═══ The data ═══
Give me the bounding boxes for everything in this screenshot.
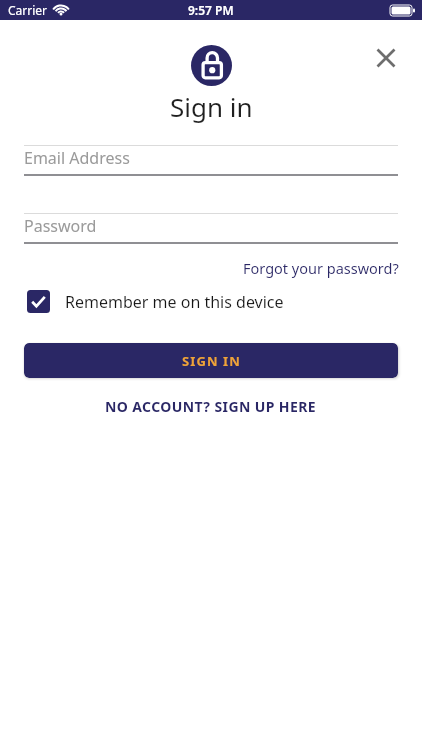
staticText: SIGN IN <box>182 352 241 370</box>
button[interactable]: NO ACCOUNT? SIGN UP HERE <box>105 397 317 416</box>
staticText: Carrier <box>8 2 48 18</box>
button[interactable] <box>371 43 400 72</box>
staticText: Sign in <box>170 89 253 124</box>
staticText: Password <box>24 215 97 237</box>
button[interactable]: Password <box>24 213 398 244</box>
button[interactable]: Remember me on this device <box>27 290 422 313</box>
button[interactable]: Email Address <box>24 145 398 176</box>
staticText: Remember me on this device <box>65 291 284 313</box>
staticText: Forgot your password? <box>243 258 399 278</box>
staticText: 9:57 PM <box>188 2 234 18</box>
button[interactable]: SIGN IN <box>24 343 398 378</box>
staticText: NO ACCOUNT? SIGN UP HERE <box>105 397 317 416</box>
button[interactable]: Forgot your password? <box>243 258 399 278</box>
staticText: Email Address <box>24 147 130 169</box>
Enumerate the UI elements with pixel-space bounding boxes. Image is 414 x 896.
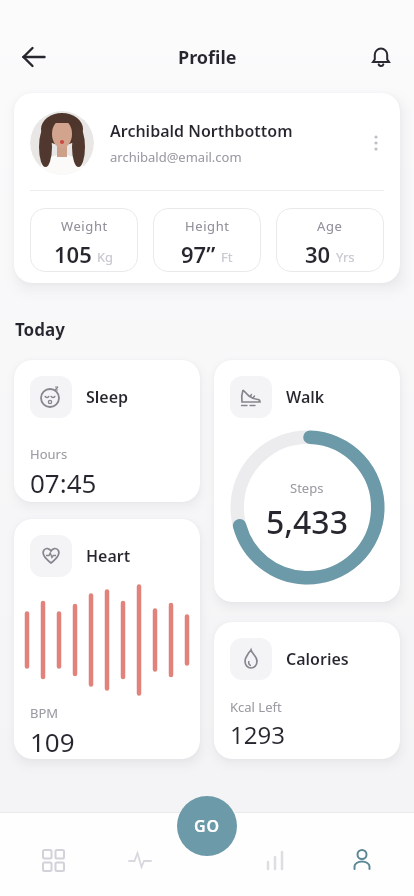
staticText: archibald@email.com	[110, 148, 242, 166]
staticText: 97”	[181, 239, 216, 269]
button[interactable]	[251, 836, 299, 884]
button[interactable]: GO	[177, 796, 237, 856]
staticText: Kg	[97, 248, 114, 266]
button[interactable]	[368, 135, 384, 151]
staticText: 109	[30, 724, 75, 759]
button[interactable]: Heart	[14, 519, 200, 759]
staticText: Hours	[30, 445, 68, 463]
button[interactable]	[338, 836, 386, 884]
staticText: 07:45	[30, 465, 97, 500]
staticText: Sleep	[86, 386, 129, 408]
staticText: Yrs	[336, 248, 355, 266]
staticText: Today	[15, 318, 65, 341]
staticText: Kcal Left	[230, 698, 282, 716]
staticText: 105	[54, 239, 92, 269]
staticText: Age	[317, 217, 343, 235]
staticText: Steps	[290, 479, 324, 497]
staticText: Ft	[221, 248, 233, 266]
staticText: Heart	[86, 545, 131, 567]
staticText: Archibald Northbottom	[110, 120, 293, 142]
button[interactable]: Sleep	[14, 360, 200, 502]
staticText: 1293	[230, 718, 285, 751]
staticText: Height	[185, 217, 230, 235]
staticText: Calories	[286, 648, 349, 670]
button[interactable]	[116, 836, 164, 884]
button[interactable]: Weight	[30, 208, 138, 272]
staticText: GO	[194, 815, 221, 837]
button[interactable]: Walk	[214, 360, 400, 602]
button[interactable]	[29, 836, 77, 884]
staticText: Walk	[286, 386, 325, 408]
staticText: Weight	[61, 217, 108, 235]
staticText: 5,433	[266, 500, 348, 544]
button[interactable]	[12, 35, 56, 79]
staticText: 30	[305, 239, 331, 269]
button[interactable]: Calories	[214, 622, 400, 759]
button[interactable]: Age	[276, 208, 384, 272]
staticText: Profile	[178, 45, 237, 70]
button[interactable]: Height	[153, 208, 261, 272]
button[interactable]	[359, 35, 403, 79]
staticText: BPM	[30, 704, 59, 722]
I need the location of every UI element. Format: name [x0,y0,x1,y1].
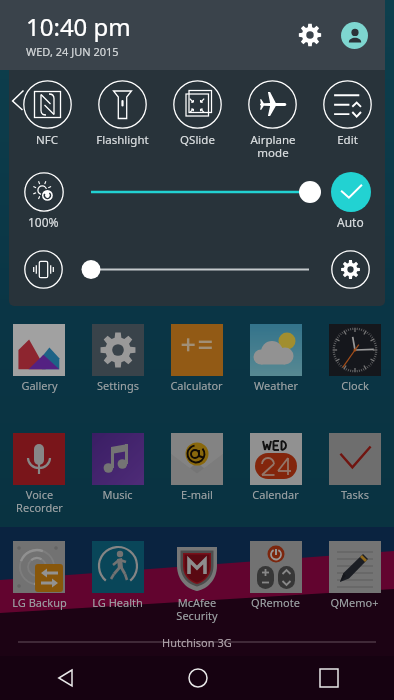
═══
◆ Work task
You need to copy every entry exactly, taking out only the pictures.

◆ Result
Give me the bounding boxes for everything in this screenshot.
staticText: SIGN IN <box>182 352 241 370</box>
button[interactable]: NO ACCOUNT? SIGN UP HERE <box>105 397 317 416</box>
staticText: Carrier <box>8 2 48 18</box>
button[interactable] <box>371 43 400 72</box>
staticText: Sign in <box>170 89 253 124</box>
staticText: Password <box>24 215 97 237</box>
button[interactable]: Password <box>24 213 398 244</box>
button[interactable]: Remember me on this device <box>27 290 422 313</box>
button[interactable]: Email Address <box>24 145 398 176</box>
staticText: Remember me on this device <box>65 291 284 313</box>
staticText: Forgot your password? <box>243 258 399 278</box>
staticText: 9:57 PM <box>188 2 234 18</box>
button[interactable]: SIGN IN <box>24 343 398 378</box>
staticText: NO ACCOUNT? SIGN UP HERE <box>105 397 317 416</box>
button[interactable]: Forgot your password? <box>243 258 399 278</box>
staticText: Email Address <box>24 147 130 169</box>
Enumerate the UI elements with pixel-space bounding boxes. Image is 414 x 896.
staticText: archibald@email.com	[110, 148, 242, 166]
staticText: 97”	[181, 239, 216, 269]
button[interactable]	[251, 836, 299, 884]
button[interactable]: GO	[177, 796, 237, 856]
staticText: Kg	[97, 248, 114, 266]
button[interactable]	[368, 135, 384, 151]
staticText: 109	[30, 724, 75, 759]
button[interactable]: Heart	[14, 519, 200, 759]
staticText: Hours	[30, 445, 68, 463]
button[interactable]	[338, 836, 386, 884]
staticText: 07:45	[30, 465, 97, 500]
staticText: Sleep	[86, 386, 129, 408]
staticText: Yrs	[336, 248, 355, 266]
staticText: Today	[15, 318, 65, 341]
staticText: Kcal Left	[230, 698, 282, 716]
staticText: 105	[54, 239, 92, 269]
staticText: Age	[317, 217, 343, 235]
staticText: Steps	[290, 479, 324, 497]
staticText: Ft	[221, 248, 233, 266]
staticText: Heart	[86, 545, 131, 567]
staticText: Archibald Northbottom	[110, 120, 293, 142]
button[interactable]: Sleep	[14, 360, 200, 502]
staticText: 1293	[230, 718, 285, 751]
staticText: Height	[185, 217, 230, 235]
staticText: Calories	[286, 648, 349, 670]
button[interactable]	[116, 836, 164, 884]
button[interactable]: Weight	[30, 208, 138, 272]
staticText: GO	[194, 815, 221, 837]
button[interactable]: Walk	[214, 360, 400, 602]
button[interactable]	[29, 836, 77, 884]
staticText: Walk	[286, 386, 325, 408]
staticText: Weight	[61, 217, 108, 235]
staticText: 5,433	[266, 500, 348, 544]
button[interactable]	[12, 35, 56, 79]
staticText: 30	[305, 239, 331, 269]
button[interactable]: Calories	[214, 622, 400, 759]
button[interactable]: Age	[276, 208, 384, 272]
staticText: Profile	[178, 45, 237, 70]
button[interactable]: Height	[153, 208, 261, 272]
button[interactable]	[359, 35, 403, 79]
staticText: BPM	[30, 704, 59, 722]
I need the location of every UI element. Format: name [x0,y0,x1,y1].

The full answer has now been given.